Deterministic models have been extensively used over the past decades to describe reaction phenomena. This approach, however, is inadequate for phenomena encountered in intracellular processes, in which the control volumes are on the order of some pico-liters: the inherent stochasticity of the reaction phenomena occurring in every single cell creates significant random fluctuations, termed “intrinsic noise”. Therefore, the underlying dynamics of transcription and translation, the protein-ligand interactions, and the degradation phenomena, must be described in probabilistic terms, with the use of stochastic models. Furthermore, this inherent, intracellular stochasticity contributes to phenotypic variations amongst isogenic cells of a cell population, thus leading to heterogeneous cell population dynamics. Even if one is only interested in accurate descriptions of bulk, average cell population dynamics, the two descriptions can give vastly different predictions in certain cases.

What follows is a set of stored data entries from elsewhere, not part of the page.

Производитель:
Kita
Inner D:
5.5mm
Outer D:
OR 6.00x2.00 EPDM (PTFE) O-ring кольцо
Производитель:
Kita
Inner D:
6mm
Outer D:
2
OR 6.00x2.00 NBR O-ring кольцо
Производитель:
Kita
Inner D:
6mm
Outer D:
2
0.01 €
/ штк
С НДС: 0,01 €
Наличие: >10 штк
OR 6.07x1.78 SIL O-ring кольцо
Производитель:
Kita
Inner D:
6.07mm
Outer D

In this work, we present a detailed stochastic model describing the dynamics of the IPTG-inducible lac operon network. The model describes the constitutive expression of lacI repressor, the dynamics of lacY transcription and translation, the induced and facilitated transport of IPTG, and the degradation of the metabolizable species. Furthermore, we rigorously derive the equivalent deterministic model and by comparing its predictions with those of the stochastic model, we isolate the effects of intrinsic noise on system behavior. Moreover, we demonstrate how the asymptotic behavior and the phenotypic heterogeneity are affected by changes in several biomolecular parameters, such as promoter strength, binding affinities and plasmid copy numbers. Our results are expected to hold not only for the lac operon system, but for other systems with positive feedback architecture as well.